My point about the Irish media and their systemic bias is to counter the idea of the market as an independent barometer, rather than something which h can be created, or neglected, whichever the case may be.
 

moses

Can't We Just Be Nice?
Staff
Joined
Jul 28, 2006
Messages
43,333
Location
I have no idea either, yet.
Ok, which “system” in football has created the false consciousness that women’s football isn’t actually very good? Thanks for the analogy with the situation in Ireland but I don’t see it. Football in England was not of the elites and, in the 70s or 80s in particular, you were seen as scum if you followed football. Men’s football hasn’t had many favours, its success is to its own merit.
So men's football in the 50's was bigger and better than the women's game on merit, with no social pressures or influence?
 

crossy1686

career ending
Joined
Jun 5, 2010
Messages
31,703
Location
Manchester/Stockholm
Why don't they start paying coaches more than the men's game, then? Obviously, they won't, because not enough people are interested and it doesn't generate the money. That's not because of "the system" it's just market forces. The men's game created its own coaches, and the money that goes along with that was because those coaches, and the men's game, pushed itself forwards. There were plenty of decades where the men's game had a lot less money, but it helped itself and grew.
Because the men's game generates bigger sponsorship's so the women's game can't outbid them for the same coaches of a higher standard. The women's game will grow organically also but it's going to take about 30 years.

The women's game was banned in 1921 for 50 years until 1971 after some women's games got bigger crowds than the men's. The FA said "the game of football is quite unsuitable for females and ought not to be encouraged".

It's much easier to grow a sport when you ban the competition.

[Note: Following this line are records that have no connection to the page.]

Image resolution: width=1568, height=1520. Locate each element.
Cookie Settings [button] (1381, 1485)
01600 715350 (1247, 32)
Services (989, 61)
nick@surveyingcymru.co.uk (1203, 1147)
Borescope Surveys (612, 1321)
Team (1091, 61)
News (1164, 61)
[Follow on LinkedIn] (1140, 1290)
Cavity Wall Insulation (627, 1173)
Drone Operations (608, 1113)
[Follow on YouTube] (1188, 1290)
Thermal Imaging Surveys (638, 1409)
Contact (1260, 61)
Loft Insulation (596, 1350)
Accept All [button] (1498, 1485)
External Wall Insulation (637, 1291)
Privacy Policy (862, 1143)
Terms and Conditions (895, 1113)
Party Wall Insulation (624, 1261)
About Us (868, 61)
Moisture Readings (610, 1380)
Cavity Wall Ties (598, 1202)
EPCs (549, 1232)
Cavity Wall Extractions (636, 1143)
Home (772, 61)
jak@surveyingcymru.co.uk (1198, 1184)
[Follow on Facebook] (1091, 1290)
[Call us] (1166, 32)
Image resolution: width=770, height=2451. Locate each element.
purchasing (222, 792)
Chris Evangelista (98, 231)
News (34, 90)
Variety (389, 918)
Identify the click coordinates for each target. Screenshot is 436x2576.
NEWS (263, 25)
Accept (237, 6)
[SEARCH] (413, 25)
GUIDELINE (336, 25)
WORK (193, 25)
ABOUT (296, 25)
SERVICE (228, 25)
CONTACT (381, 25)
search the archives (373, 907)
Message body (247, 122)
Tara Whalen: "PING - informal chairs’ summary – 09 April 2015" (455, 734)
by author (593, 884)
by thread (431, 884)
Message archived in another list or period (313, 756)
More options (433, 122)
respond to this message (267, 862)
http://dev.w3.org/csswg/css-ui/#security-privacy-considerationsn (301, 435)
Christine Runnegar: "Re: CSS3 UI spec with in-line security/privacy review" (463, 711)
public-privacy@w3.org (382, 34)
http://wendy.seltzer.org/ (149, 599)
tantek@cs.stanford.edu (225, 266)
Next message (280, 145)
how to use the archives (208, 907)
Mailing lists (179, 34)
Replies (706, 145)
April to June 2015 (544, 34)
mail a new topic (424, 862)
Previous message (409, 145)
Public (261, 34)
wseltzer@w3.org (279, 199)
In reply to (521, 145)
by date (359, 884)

What do you think would happen to the men's now if it got banned for 50 years?
 
Last edited:

RUCK4444

New Member
Joined
Feb 3, 2015
Messages
9,553
Location
$¥$¥$¥$¥$
So men's football in the 50's was bigger and better than the women's game on merit, with no social pressures or influence?
Is your argument that womens football isn’t as popular as mens because of social pressures and influence?
 

moses

Can't We Just Be Nice?
Staff
Joined
Jul 28, 2006
Messages
43,333
Location
I have no idea either, yet.
Is your argument that womens football isn’t as popular as mens because of social pressures and influence?
No, I'm saying it's lower standard and maybe to a degree therefore, the popularity is due to the very different long term histories of the two sports, which has been influenced by many things.
 

moses

Can't We Just Be Nice?
Staff
Joined
Jul 28, 2006
Messages
43,333
Location
I have no idea either, yet.
Women's football didn't exist in the 50's because it was banned by the FA.
That's quite a blow to the potential market I'd say. But there you have your answer. It's new. Look at the historical men's international scorelines. England hammered Turkey 8-0 home and away in the early 80's.
 

crossy1686

career ending
Joined
Jun 5, 2010
Messages
31,703
Location
Manchester/Stockholm
That's quite a blow to the potential market I'd say. But there you have your answer. It's new. Look at the historical men's international scorelines. England hammered Turkey 8-0 home and away in the early 80's.
Yep, exactly. Sport's only succeed when funding ultimately finds it's way in.

Women's football is new, most elite teams have only just started women's sides in the last few years. All the best women players are moving into media roles now (because the coaching doesn't pay well enough), which will raise awareness of the sport, which in turn will attract more young women (and men) to watch more often, which will ultimately increase sponsorship's and keep the best women coaches, or attract male coaches, in/to the sport. It's just super early right now.
 

Dumbstar

We got another woman hater here.
Joined
Jul 18, 2002
Messages
21,257
Location
Viva Karius!
Supports
Liverpool
I have absolutely no issue with big necklines in women's football.